MILWAUKEE (WKOW) -- Judges are beginning to flag a loophole in state law that's allowing the most serious operating while intoxicated offenders to leave prison early, despite serving what's supposed to be a mandatory prison sentence.
Milwaukee County Judge David Borowski says being cavalier with such a sentence could have consequences. "Someone who's been caught and arrested and convicted seven, eight, nine times is in many cases an accident...or a homicide waiting to happen," he says.
Here is the dilemma for Borowski and some other judges: one state law requires a mandatory, minimum three-year prison sentence for anyone convicted of a seventh OWI or greater; an older law requires prison release for such a repeat OWI offender once they complete a specific, Wisconsin Department of Corrections rehabilitation program.
"The statutes directly conflict," Borowski says.
Jeffrey Varnes, 59, of Adams was sentenced to four years prison for his 11th OWI before the two laws converged. He was released from prison a year early after completing rehabilitation with DOC's Earned Release Program (ERP). Earlier this year, he was arrested in Dane County on suspicion of his 12th offense after crashing into a tree. "I don't remember getting behind the wheel," Varnes told 27 News as he was released from jail when his $10,000 bail was posted.
Varnes says he's been through many treatment programs for alcoholism in addition to the state's ERP. "And that's the best treatment I've ever had as far as dealing with the core of what I have to fix," he says.
Borowski would like more information on the rehabilitation program he's been required to rely upon when allowing a prison sentence to be converted to extended supervision in the community. "We get information from the Department of Corrections, it's usually just a one or two page letter," Borowski tells 27 News. "There have been many judges across the state that have been concerned about this program."
A spokesperson for the Department of Corrections has yet to respond to a request for comment from 27 News on the program's features and efficacy.
Borowski and some other judges have begun to reject completion of the state prison treatment program as grounds for a repeat OWI offender's early prison release.
Milwaukee County Judge T. Christopher Dee forced three repeat OWI offenders to remain in prison Feb. 7 when he issued a ruling hinged on a court's responsibility to the more recently-enacted law. "Its duties do...include the duty to ensure that the minimum mandatory...confinement time is served," Dee said.

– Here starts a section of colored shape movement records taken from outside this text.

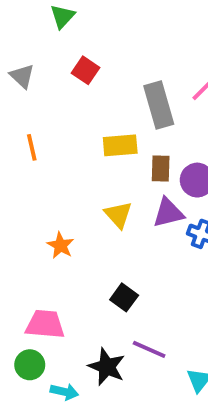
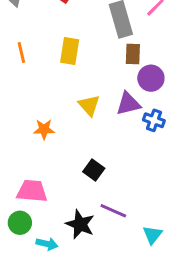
yellow rectangle: (120, 145) -> (70, 51), moved, turned -76
brown rectangle: (161, 168) -> (133, 54), moved
orange star: (61, 245) -> (44, 129), turned -30

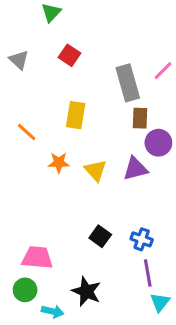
orange line: (21, 53) -> (27, 132), moved, turned -35
blue cross: (154, 120) -> (142, 239), moved
orange star: (44, 129) -> (59, 163), moved
purple line: (113, 211) -> (148, 273), moved, turned 56

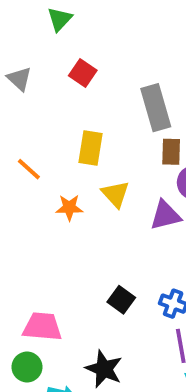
yellow triangle: (96, 170) -> (115, 194), moved

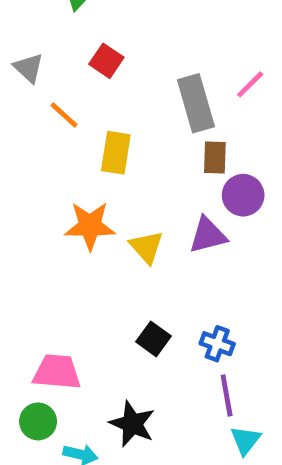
orange line: (29, 169) -> (64, 115), moved
yellow triangle: (115, 194) -> (146, 247), moved
orange star: (69, 208) -> (90, 226), size x1.5

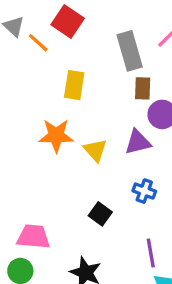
red square: (106, 61) -> (68, 21), size x1.4
orange line: (64, 115) -> (38, 43), moved
blue cross: (217, 344) -> (144, 191), moved

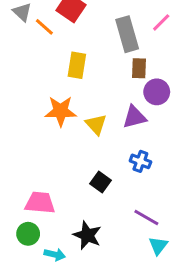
purple line: (151, 253) -> (146, 218), turned -50

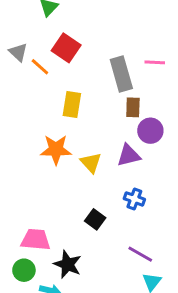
pink line: (161, 22) -> (155, 62), turned 48
black star: (87, 235) -> (68, 264), moved

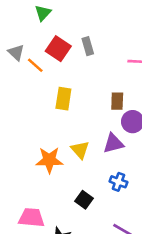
gray rectangle: (121, 74) -> (88, 46), moved, size x0.6
orange star: (56, 150) -> (49, 160), moved

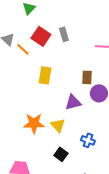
purple triangle: (113, 143) -> (73, 102), moved
yellow triangle: (80, 150) -> (58, 125), moved

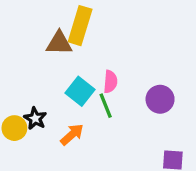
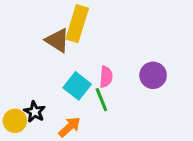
brown triangle: (59, 43) -> (57, 40), turned 32
purple circle: (160, 99) -> (153, 75), moved

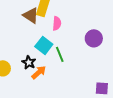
pink semicircle: (106, 77) -> (57, 23), moved
black star: (35, 112) -> (29, 62), moved

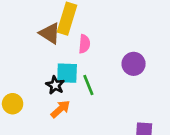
cyan square: (44, 45) -> (67, 73), turned -36
black star: (29, 62) -> (55, 85), moved

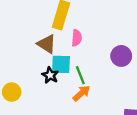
brown triangle: (50, 33) -> (47, 44), moved
orange arrow: (60, 109) -> (81, 93), moved

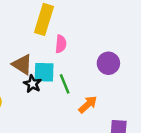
brown triangle: (47, 44) -> (22, 65), moved
orange arrow: (81, 93) -> (88, 104), moved

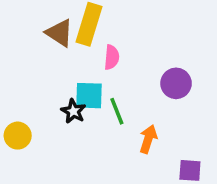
brown triangle: (22, 65) -> (59, 33), moved
orange arrow: (88, 104) -> (148, 139), turned -30

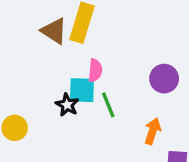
pink semicircle: (112, 57) -> (95, 70), moved
orange arrow: (148, 139) -> (153, 131), moved

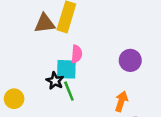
brown triangle: (54, 31) -> (45, 23), turned -40
green line: (108, 105) -> (69, 91), moved

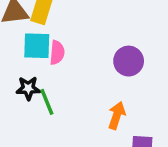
cyan square: (66, 69) -> (37, 46), moved
black star: (55, 81) -> (28, 88), turned -30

"I believe the legislature intended...if three years is the mandatory minimum in custody, period, they meant that person must serve a mandatory minimum of three years," Borowski says.
Sen. Alberta Darling (R-River Hills) was one of the state senators who introduced the bill that became the mandatory prison term law. Rep. Jim Ott (R-Mequon) was a bill co-sponsor. Neither Darling nor Ott provided comment to 27 News on the bill's intent.
Borowski's rejection of one, proposed repeat OWI offender's prison release is being appealed.
The Milwaukee Journal Sentinel reports an attorney for the three offenders kept locked up by Dee argues a judge can honor the mandatory prison term law at the time of sentencing, and grant a later, early release under the terms of the older law, without legal issue. The attorney declined comment to 27 News.
Repeat OWI offender Varnes harbors no illusions about any treatment being foolproof. But he says almost all drunken drivers in prison are released at some point and the older law's incentive for an offender to complete rehabiliation is more constructive. "Throw away the key I don't think makes any sense," he says.
Borowski stands by keeping the most serious, repeat OWI offenders locked up, but realizes a higher court may decide on state law's loophole.
"I think eventually that's going to have to be decided by the Court of Appeals or maybe the Supreme Court."